- **Task inputs**
◇ ◇ ◇ ◇ ◇

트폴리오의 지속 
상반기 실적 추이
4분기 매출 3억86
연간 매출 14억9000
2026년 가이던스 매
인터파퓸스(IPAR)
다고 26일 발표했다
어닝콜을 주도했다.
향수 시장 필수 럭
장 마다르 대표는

◇ ◇ ◇ ◇ ◇

- **Action item**
What you give back must match the records word for word.

- **Exercise response**
트폴리오의 지속 
상반기 실적 추이
4분기 매출 3억86
연간 매출 14억9000
2026년 가이던스 매
인터파퓸스(IPAR)
다고 26일 발표했다
어닝콜을 주도했다.
향수 시장 필수 럭
장 마다르 대표는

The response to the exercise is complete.